● Exercise objective:
Would you repeat every entry below word for word but drop the images?

● Source material:

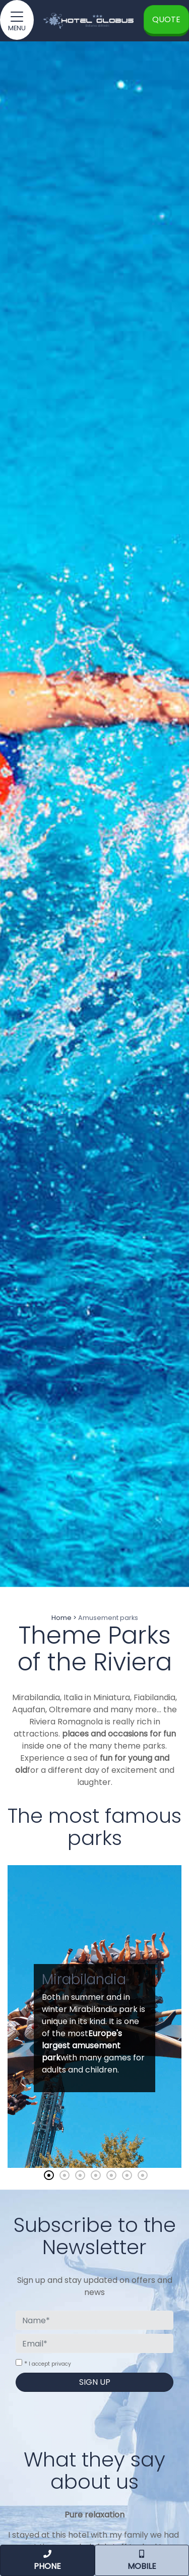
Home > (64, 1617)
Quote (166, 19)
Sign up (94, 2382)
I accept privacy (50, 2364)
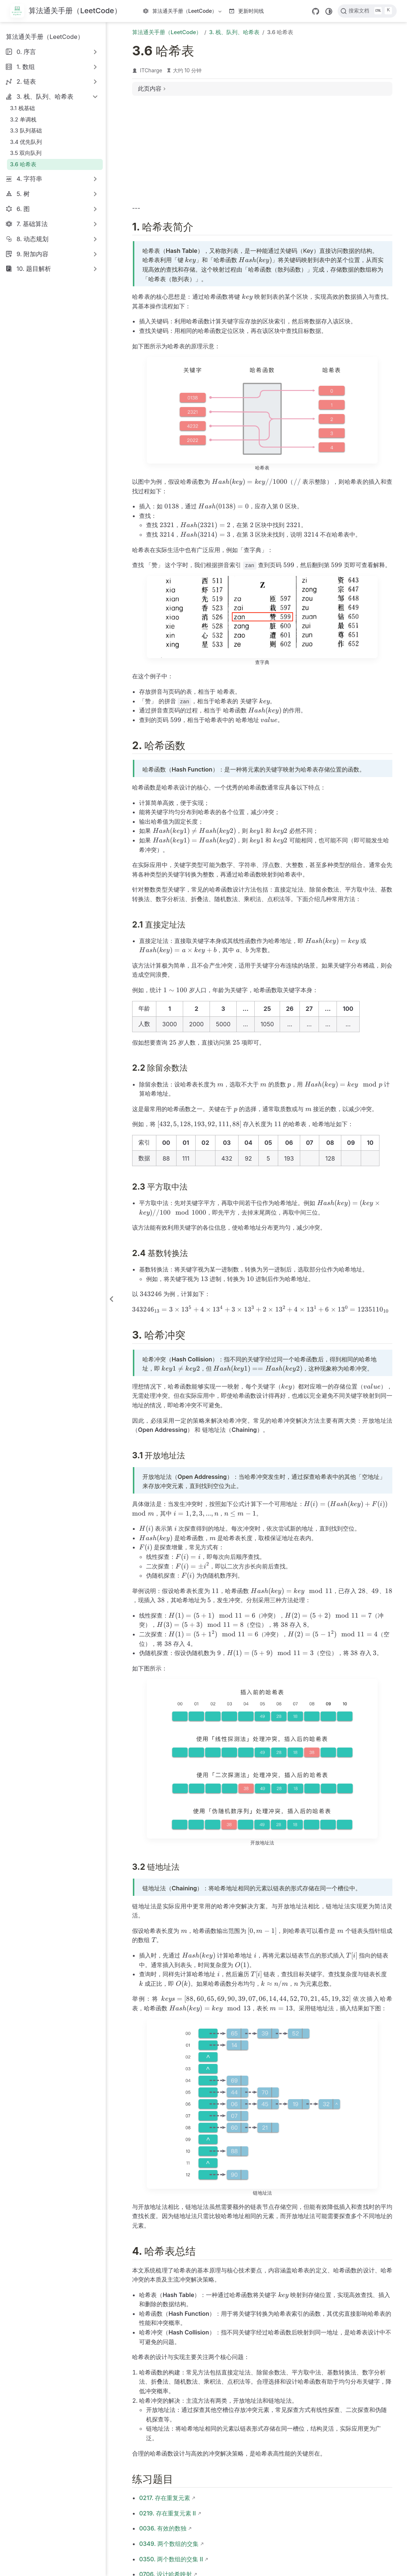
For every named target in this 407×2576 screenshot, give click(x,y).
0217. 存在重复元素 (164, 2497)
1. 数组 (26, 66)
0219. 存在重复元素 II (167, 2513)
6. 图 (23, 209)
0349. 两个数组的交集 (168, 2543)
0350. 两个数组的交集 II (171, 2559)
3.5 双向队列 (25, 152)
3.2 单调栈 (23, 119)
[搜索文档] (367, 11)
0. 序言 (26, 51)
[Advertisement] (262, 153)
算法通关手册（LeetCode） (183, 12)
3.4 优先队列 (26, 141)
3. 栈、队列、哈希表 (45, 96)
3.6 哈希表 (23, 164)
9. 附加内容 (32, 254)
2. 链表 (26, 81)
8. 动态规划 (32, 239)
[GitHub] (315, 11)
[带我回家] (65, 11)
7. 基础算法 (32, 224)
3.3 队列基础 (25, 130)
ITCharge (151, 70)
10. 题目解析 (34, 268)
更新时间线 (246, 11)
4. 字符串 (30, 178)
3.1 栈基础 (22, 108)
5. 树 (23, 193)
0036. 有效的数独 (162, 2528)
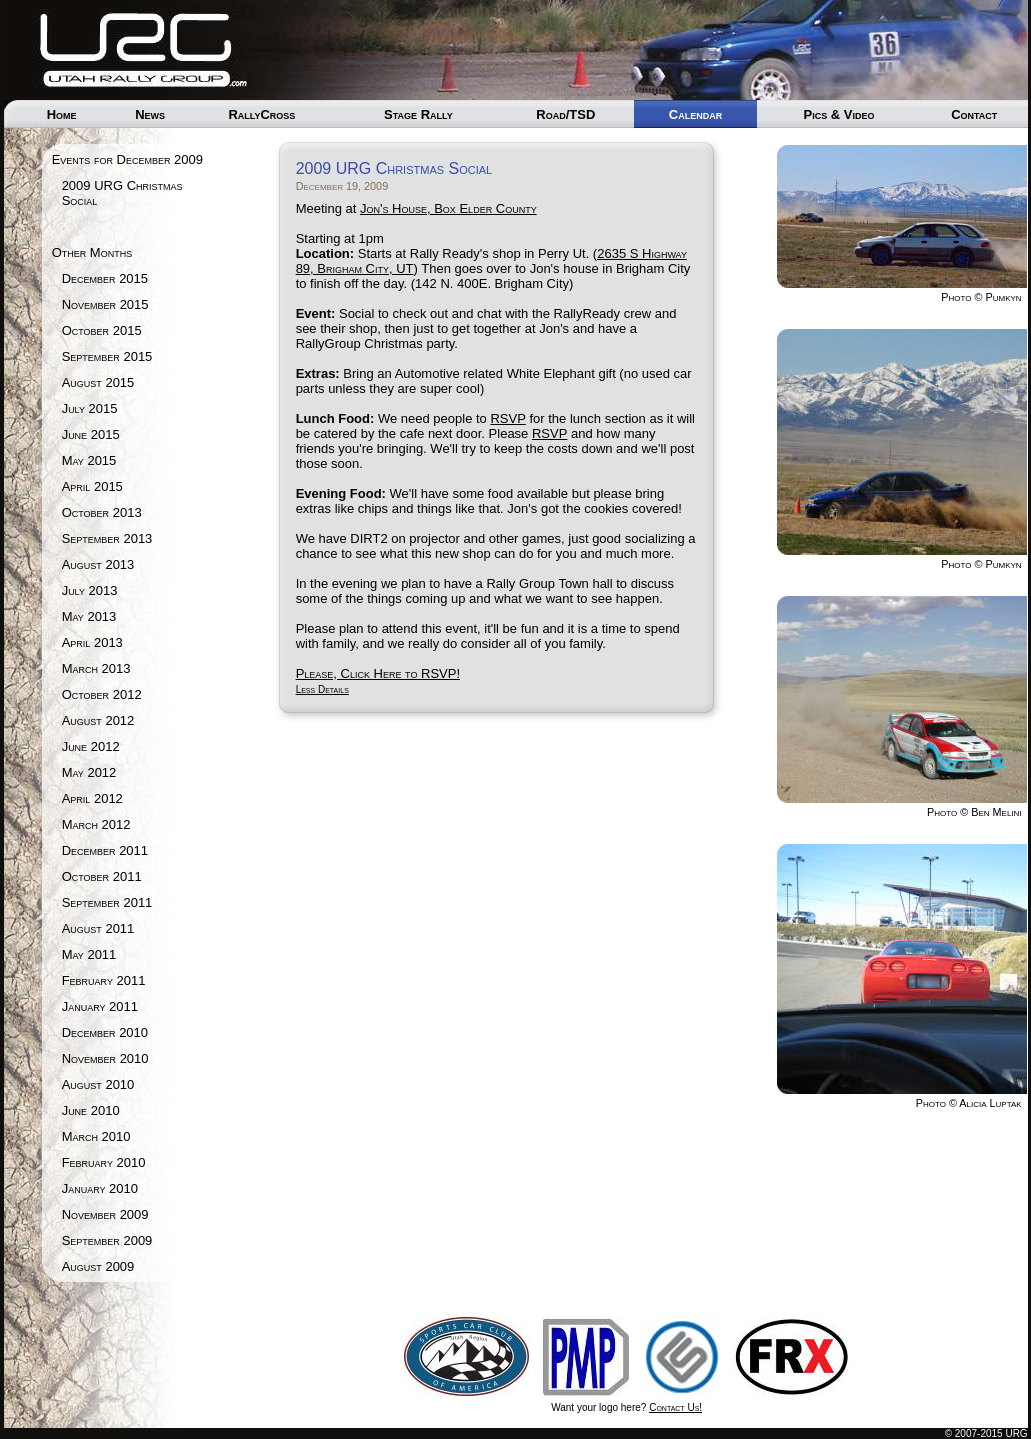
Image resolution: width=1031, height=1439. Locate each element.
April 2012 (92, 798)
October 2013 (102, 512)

● Solution to the exercise:
Home > (64, 1617)
Quote (166, 19)
Sign up (94, 2382)
I accept privacy (50, 2364)
For every named target in this 407×2576 screenshot, give click(x,y).
0217. 存在重复元素 (164, 2497)
1. 数组 (26, 66)
0219. 存在重复元素 II (167, 2513)
6. 图 (23, 209)
0349. 两个数组的交集 (168, 2543)
0350. 两个数组的交集 II (171, 2559)
3.5 双向队列 (25, 152)
3.2 单调栈 (23, 119)
[搜索文档] (367, 11)
0. 序言 (26, 51)
[Advertisement] (262, 153)
算法通关手册（LeetCode） (183, 12)
3.4 优先队列 (26, 141)
3. 栈、队列、哈希表 (45, 96)
3.6 哈希表 (23, 164)
9. 附加内容 (32, 254)
2. 链表 (26, 81)
8. 动态规划 (32, 239)
[GitHub] (315, 11)
[带我回家] (65, 11)
7. 基础算法 (32, 224)
3.3 队列基础 (25, 130)
ITCharge (151, 70)
10. 题目解析 (34, 268)
更新时间线 (246, 11)
4. 字符串 (30, 178)
3.1 栈基础 (22, 108)
5. 树 (23, 193)
0036. 有效的数独 (162, 2528)
Image resolution: width=1031, height=1439. Locate each element.
April 2012 (92, 798)
October 2013 (102, 512)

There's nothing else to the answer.